Chasing the fitness optimum: temporal variation in the genetic and environmental expression of life-history traits for a perennial plant

Abstract The ability of plants to track shifting fitness optima is crucial within the context of global change, where increasing environmental extremes may have dramatic consequences to life history, fitness, and ultimately species persistence. However, to track changing conditions relies upon the complex relationship between genetic and environmental variance, where selection may favor plasticity, the evolution of genetic differences, or both depending on the spatial and temporal scale of environmental heterogeneity. Over three years, we compared the genetic and environmental components of phenological and life-history variation in a common environment for the spring perennial Geum triflorum. Populations were sourced from alvar habitats that exhibit extreme, but predictable annual flood-desiccation cycles and prairie habitats that exhibit similar, but less predictable variation in water availability.
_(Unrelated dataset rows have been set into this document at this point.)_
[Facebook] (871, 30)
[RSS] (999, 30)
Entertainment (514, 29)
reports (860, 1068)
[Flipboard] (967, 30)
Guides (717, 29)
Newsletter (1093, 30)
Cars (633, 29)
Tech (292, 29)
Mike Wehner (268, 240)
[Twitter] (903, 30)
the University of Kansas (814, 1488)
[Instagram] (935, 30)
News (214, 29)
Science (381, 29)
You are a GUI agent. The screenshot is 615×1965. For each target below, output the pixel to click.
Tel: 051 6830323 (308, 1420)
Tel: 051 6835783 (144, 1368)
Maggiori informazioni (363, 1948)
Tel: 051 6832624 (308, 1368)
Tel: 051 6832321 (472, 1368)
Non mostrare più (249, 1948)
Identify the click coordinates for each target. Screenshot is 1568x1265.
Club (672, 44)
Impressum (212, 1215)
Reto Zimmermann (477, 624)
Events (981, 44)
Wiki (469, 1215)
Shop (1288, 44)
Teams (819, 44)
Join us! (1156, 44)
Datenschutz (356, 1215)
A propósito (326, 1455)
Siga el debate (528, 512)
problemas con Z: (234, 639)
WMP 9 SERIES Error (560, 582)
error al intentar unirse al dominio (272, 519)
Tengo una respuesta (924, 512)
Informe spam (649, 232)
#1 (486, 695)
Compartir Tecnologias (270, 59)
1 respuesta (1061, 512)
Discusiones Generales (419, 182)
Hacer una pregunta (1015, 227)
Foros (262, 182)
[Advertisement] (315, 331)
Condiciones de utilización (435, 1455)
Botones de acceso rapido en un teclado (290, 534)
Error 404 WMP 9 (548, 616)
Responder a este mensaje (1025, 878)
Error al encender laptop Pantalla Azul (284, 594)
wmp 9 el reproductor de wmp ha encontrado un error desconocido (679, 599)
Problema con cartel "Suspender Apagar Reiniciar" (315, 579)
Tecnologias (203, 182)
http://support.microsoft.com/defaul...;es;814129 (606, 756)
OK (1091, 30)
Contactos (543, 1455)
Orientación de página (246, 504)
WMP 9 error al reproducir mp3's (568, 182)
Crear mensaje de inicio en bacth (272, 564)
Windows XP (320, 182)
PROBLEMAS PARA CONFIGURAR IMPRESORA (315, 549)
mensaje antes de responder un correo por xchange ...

Narrow-sense heritabilities were generally higher for early life history (emergence probability) relative to later life history traits (total seed mass), indicating that traits associated with establishment within an environment are under stronger genetic control relative to later life-history fitness expressions, where plasticity may play a larger role. This pattern was particularly notable in seeds sourced from environmentally extreme, but predictable alvar habitats relative to less predictable prairie seed sources. Fitness landscapes based on seed source origin, largely characterized by varying water availability and flower production, described selection as the degree of maladaptation to the prairie common garden environment relative to seed source environment. Plants from alvar populations were consistently closer to the fitness optimum across all years. Annually, the breadth of the fitness optimum expanded primarily along a moisture gradient, with inclusion of more populations onto the expanding optimum. These results highlight the importance of temporally and spatially varying selection for the evolution of life history, indicating plasticity within perennial systems may over time become the primary mechanism to track fitness for later life history events.